ACTION ITEM: Among the lines of data below, reproduce only those from the one with "Царапки оптом" through the one with "Детское нижнее белье оптом", exactly as they stand, both ends included.

INFORMATION GIVEN:
□ □ □ □ □
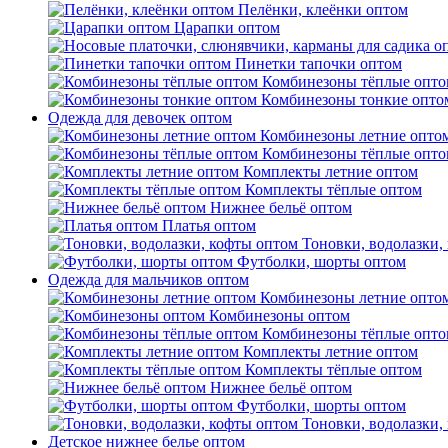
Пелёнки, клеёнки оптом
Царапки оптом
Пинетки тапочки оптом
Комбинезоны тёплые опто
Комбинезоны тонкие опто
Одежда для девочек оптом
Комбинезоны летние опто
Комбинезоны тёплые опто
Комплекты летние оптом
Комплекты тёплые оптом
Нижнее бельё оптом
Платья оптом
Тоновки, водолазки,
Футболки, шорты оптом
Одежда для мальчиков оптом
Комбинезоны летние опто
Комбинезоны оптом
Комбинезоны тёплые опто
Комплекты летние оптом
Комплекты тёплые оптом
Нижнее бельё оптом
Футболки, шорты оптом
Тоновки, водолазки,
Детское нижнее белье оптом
□ □ □ □ □
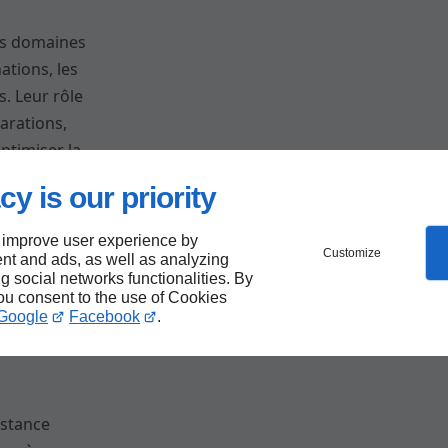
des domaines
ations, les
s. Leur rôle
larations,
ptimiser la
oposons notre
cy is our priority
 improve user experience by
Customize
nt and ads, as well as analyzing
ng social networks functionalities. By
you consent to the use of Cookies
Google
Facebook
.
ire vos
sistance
□ □ □ □ □
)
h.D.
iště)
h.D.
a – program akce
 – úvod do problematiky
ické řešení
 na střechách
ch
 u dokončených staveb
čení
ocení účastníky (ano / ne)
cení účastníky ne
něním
□ □ □ □ □
EXERCISE ANSWER:
Царапки оптом
Пинетки тапочки оптом
Комбинезоны тёплые опто
Комбинезоны тонкие опто
Одежда для девочек оптом
Комбинезоны летние опто
Комбинезоны тёплые опто
Комплекты летние оптом
Комплекты тёплые оптом
Нижнее бельё оптом
Платья оптом
Тоновки, водолазки,
Футболки, шорты оптом
Одежда для мальчиков оптом
Комбинезоны летние опто
Комбинезоны оптом
Комбинезоны тёплые опто
Комплекты летние оптом
Комплекты тёплые оптом
Нижнее бельё оптом
Футболки, шорты оптом
Тоновки, водолазки,
Детское нижнее белье оптом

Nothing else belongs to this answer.